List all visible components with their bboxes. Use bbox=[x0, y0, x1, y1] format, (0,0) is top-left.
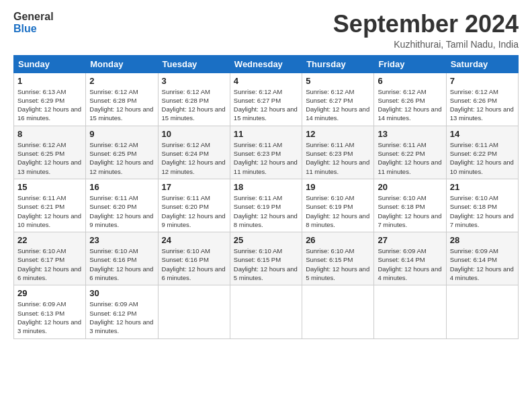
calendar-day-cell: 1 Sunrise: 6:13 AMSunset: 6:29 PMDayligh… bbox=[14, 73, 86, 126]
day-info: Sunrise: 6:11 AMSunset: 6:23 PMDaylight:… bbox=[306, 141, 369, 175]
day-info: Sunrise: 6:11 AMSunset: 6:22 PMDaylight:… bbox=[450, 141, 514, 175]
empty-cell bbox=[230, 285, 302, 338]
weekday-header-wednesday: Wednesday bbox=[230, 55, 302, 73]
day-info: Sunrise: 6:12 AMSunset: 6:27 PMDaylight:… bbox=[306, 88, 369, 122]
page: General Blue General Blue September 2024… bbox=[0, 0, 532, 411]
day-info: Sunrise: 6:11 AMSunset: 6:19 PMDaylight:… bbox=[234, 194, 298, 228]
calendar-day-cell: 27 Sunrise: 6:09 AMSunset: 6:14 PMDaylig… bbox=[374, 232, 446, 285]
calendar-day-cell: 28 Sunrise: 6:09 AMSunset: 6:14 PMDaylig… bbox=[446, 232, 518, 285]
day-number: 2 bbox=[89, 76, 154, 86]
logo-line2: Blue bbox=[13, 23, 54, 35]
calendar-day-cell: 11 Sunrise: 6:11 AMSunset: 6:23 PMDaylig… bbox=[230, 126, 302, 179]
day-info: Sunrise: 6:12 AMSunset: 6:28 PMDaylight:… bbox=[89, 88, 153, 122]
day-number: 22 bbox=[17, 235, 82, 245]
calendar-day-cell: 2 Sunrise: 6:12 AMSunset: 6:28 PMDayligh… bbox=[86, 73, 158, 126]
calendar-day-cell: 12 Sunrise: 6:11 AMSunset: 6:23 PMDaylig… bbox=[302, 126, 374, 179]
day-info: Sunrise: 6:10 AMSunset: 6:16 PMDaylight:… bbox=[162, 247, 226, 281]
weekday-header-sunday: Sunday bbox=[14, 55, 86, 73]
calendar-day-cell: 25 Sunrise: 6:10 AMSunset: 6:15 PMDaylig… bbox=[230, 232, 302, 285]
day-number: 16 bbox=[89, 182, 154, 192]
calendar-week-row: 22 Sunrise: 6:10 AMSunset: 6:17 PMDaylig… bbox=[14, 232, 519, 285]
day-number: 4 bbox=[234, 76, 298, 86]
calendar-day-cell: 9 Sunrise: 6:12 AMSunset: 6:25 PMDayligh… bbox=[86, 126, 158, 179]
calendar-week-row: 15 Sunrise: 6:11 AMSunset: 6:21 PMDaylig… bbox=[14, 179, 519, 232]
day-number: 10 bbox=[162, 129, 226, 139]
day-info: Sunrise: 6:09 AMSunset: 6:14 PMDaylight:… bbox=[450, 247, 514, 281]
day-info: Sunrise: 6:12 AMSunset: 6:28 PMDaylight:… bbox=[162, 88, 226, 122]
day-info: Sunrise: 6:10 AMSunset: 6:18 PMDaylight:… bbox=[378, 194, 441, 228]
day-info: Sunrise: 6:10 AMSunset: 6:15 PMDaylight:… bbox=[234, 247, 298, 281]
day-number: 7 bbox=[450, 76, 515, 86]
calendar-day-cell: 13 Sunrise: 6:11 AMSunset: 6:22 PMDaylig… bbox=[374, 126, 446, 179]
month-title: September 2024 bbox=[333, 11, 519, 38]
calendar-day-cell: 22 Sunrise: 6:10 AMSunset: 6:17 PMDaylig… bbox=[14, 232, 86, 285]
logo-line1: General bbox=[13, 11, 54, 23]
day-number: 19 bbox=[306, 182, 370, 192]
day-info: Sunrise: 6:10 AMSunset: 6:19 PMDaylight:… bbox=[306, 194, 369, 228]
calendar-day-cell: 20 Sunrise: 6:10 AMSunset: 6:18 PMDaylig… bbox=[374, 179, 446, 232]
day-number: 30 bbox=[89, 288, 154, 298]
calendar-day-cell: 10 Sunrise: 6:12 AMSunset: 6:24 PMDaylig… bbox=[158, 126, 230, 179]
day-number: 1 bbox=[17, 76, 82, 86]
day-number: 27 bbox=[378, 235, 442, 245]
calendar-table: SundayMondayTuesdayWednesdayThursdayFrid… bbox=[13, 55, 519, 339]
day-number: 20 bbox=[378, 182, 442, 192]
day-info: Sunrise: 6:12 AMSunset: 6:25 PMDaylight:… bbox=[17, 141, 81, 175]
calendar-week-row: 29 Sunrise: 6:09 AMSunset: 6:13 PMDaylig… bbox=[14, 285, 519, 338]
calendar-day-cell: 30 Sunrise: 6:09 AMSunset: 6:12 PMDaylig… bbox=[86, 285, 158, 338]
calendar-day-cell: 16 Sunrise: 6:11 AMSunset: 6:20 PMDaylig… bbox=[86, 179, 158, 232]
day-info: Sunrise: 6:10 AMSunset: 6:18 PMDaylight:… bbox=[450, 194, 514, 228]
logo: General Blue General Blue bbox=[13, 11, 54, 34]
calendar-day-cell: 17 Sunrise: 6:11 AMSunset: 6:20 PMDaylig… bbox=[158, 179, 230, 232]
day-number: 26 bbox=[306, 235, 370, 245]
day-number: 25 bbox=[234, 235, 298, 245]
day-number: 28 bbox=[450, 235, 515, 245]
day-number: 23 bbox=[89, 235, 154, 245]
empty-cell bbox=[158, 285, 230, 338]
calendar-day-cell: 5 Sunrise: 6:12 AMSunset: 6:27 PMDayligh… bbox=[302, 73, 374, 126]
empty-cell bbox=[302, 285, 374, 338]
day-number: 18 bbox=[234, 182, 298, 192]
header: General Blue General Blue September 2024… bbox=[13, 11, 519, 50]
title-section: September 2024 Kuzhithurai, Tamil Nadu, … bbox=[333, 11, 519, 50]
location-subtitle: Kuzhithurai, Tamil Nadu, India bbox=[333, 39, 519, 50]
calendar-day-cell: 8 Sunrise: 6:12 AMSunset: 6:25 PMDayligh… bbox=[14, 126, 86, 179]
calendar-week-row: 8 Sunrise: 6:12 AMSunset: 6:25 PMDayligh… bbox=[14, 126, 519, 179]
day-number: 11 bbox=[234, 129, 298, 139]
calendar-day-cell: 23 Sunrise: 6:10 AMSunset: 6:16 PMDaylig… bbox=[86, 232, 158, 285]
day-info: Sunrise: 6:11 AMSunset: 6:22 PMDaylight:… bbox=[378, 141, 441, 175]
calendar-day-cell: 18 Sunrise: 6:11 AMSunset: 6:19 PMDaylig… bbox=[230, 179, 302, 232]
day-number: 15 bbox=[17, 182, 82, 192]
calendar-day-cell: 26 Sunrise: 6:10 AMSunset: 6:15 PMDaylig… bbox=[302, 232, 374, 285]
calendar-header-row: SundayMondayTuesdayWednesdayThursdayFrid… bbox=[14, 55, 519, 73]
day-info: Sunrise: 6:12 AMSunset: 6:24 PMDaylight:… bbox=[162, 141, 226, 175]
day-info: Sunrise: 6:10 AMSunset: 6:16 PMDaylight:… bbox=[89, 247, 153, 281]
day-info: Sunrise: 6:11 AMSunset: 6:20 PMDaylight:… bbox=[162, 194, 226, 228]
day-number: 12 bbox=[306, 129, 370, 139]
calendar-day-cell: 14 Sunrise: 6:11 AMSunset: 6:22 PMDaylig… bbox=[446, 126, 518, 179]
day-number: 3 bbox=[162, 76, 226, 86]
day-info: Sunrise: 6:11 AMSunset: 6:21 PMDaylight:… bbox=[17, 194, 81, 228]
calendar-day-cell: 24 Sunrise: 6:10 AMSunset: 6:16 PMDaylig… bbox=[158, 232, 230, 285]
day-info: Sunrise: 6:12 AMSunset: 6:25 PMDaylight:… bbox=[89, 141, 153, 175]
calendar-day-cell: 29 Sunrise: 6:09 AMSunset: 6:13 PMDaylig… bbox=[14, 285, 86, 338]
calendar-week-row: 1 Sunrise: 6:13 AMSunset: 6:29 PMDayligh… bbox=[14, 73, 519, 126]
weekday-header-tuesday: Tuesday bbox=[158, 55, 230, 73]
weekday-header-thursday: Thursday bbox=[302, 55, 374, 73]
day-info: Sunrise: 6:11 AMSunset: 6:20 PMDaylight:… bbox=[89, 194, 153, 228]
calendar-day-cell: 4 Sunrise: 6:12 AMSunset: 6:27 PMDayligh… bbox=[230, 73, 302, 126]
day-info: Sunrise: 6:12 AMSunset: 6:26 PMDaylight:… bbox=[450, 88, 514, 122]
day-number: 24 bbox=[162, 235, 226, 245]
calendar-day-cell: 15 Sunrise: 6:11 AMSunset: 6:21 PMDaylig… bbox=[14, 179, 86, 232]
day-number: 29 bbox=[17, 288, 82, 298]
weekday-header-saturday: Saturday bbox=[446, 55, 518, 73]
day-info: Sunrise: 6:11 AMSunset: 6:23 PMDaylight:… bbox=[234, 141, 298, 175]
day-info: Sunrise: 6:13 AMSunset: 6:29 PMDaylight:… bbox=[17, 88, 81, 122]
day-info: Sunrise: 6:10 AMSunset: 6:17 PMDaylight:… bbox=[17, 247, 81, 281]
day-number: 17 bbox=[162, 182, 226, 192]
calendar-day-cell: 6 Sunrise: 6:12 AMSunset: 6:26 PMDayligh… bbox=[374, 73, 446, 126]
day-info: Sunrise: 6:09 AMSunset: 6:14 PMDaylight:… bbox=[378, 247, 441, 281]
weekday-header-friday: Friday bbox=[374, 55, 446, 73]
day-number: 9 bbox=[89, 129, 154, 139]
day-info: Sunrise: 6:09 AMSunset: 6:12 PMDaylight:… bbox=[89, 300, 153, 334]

****************

What is needed: Please go through the entries and show every line with the word "Tamil".

Answer:
title-section: September 2024 Kuzhithurai, Tamil Nadu, … bbox=[333, 11, 519, 50]
location-subtitle: Kuzhithurai, Tamil Nadu, India bbox=[333, 39, 519, 50]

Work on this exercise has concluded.